Unlikenesses A Backend Developer

understanding react

4 April 2017

I'm working my way through the Survive.js React: From Apprentice to Master book and wanted to highlight a few points of confusion for me, hoping to clarify them on the way. Compared to the approaches I've been taught in other tutorials the approach here is slightly different. I'll try to pinpoint two or three areas of difference.

This is a simple one. In one of the early chapters the author export defaults a function without assigning it to a variable or constant:

export default () => (

Just a detail but it was a shortcut I hadn't encountered before. Easy enough to get accustomed to. (NB. Arrow functions were new enough to me that I was a bit confused by the use of round brackets instead of curly braces. If we don't use curly braces the arrow function implicitly returns whatever comes after the arrow. )

The next issue came from the fact that the author is, at the start at least, using functions instead of classes to define their React components. This meant that props were being passed in a way that was unfamiliar to me (though perfectly clearly documented in the official docs). See this from the same chapter:

export default ({notes}) => (

Still slightly confusing, because the above-linked official docs always have props as the function's argument - the above example is obviously a way to extract a particular prop from the props object by putting it in curly braces, but I haven't seen it documented.

When they move on to introducing state, the main App component is converted from a function to a class. I'm on more familiar territory here, but there's one or two niggles. First, where before my constructors have looked like this:

constructor() {
    super();
}

their's looked like this:

constructor(props) {
    super(props);
}

In fact, it seems that no one really knows why the docs recommend passing props to super. The book says:

We're passing props to super by convention. If you don't pass it, this.props won't get set!

But as this Stackoverflow answer says, this.props will still be available in later methods in the class even if it's not passed to super(). As the answer puts it, although the docs recommend passing props,

However, no reason is provided.

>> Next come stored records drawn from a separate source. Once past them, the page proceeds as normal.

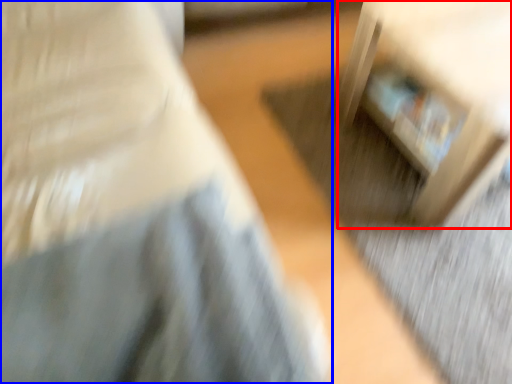 Question: Among these objects, which one is nearest to the camera, furniture (highlighted by a red box) or furniture (highlighted by a blue box)?

Choices:
 (A) furniture
 (B) furniture

Answer: (B) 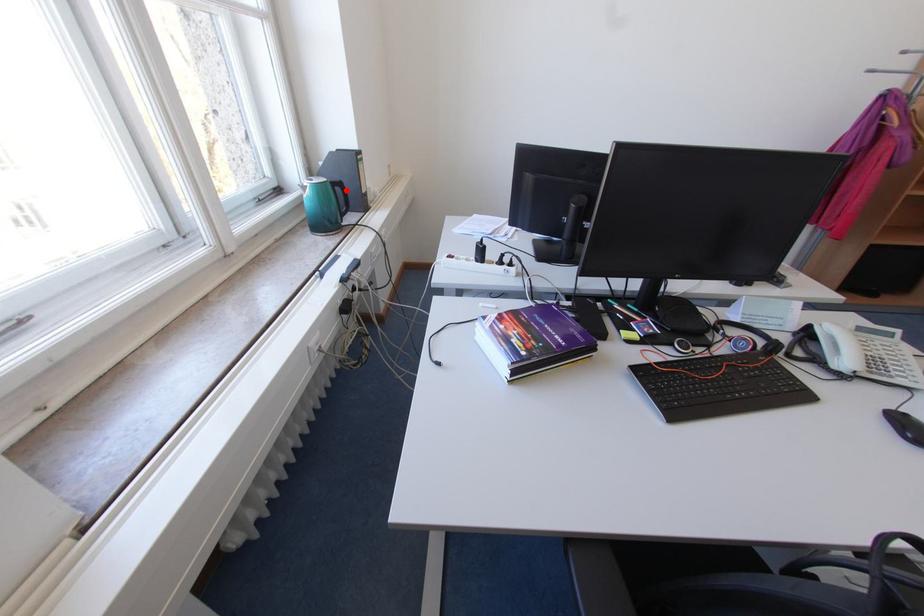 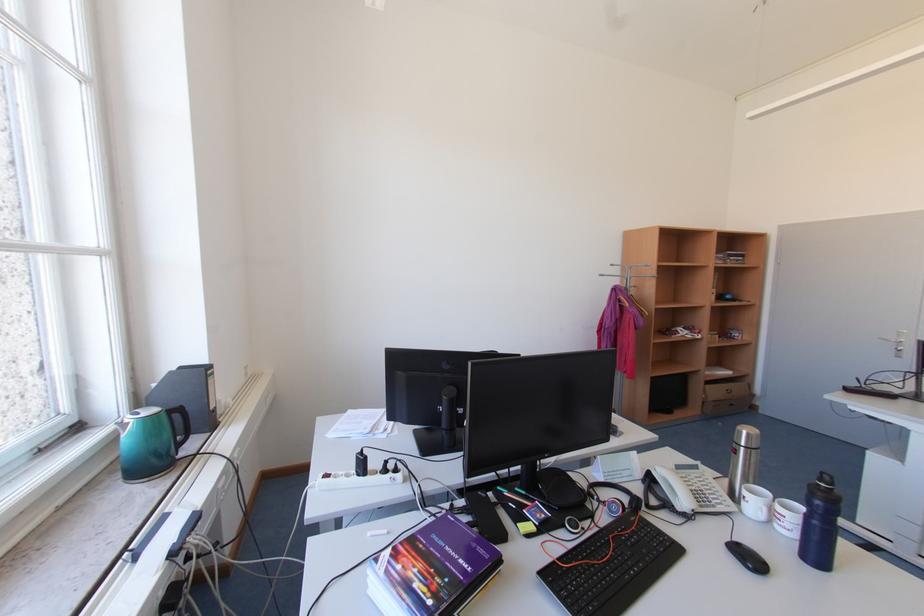 Question: A red point is marked in image1. In image2, is the corresponding 3D point closer to the camera or farther? Reply with the corresponding letter.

We can speculate it is either because of subclassing or for future compatibility.

Second niggle in the App class. Ok, this is less a niggle than something I had to learn. In the render method of App, the notes object of the app's state is passed as a prop to the Notes component:

const {notes} = this.state;
[...]
<Notes notes={notes} />

This is an ES6 feature called destructuring. It just grabs the notes object from this.state and puts it in a notes constant.

Next one is to do with binding: the author adds an addNote method to the class. From the Wes Bos React for Beginners series I learnt that when a method wants to access this it has to be bound in the constructor like so:

this.addNote = this.addNote.bind(this);

The author doesn't have this, and his method is instantiated like this:

addNote = () => {

Now, when the author mentions binding here, he says:

It would be possible to do that at the constructor, render(), or by using a specific syntax. I'm opting for the syntax option in this book.

A quick google comes up with this article about different approaches for binding this. It looks like the approach used by the SurviveJS author is number 5, "Use Arrow Function in Class Property". As the Medium article says, this has several advantages - mainly lack of repetition and performance enhancements.

Wes Bos's tutorial says we need to make a copy of state before updating. It doesn't look like the SurviveJS tut does that:

this.setState({
  notes: this.state.notes.concat([{
    id: uuid.v4(),
    task: 'New task'
  }])
});

What I think is going on here is that since concat doesn't change an existing array, but returns a new array, this is equivalent to taking a copy of the existing array, modifying the copy, then assigning the modified copy to the state.

The files have the .jsx extension, while some other tuts I've seen use .js. This appears to be a debate that is not particularly interesting.

Ok - those are just from chapter three of the Getting Started section... More to come.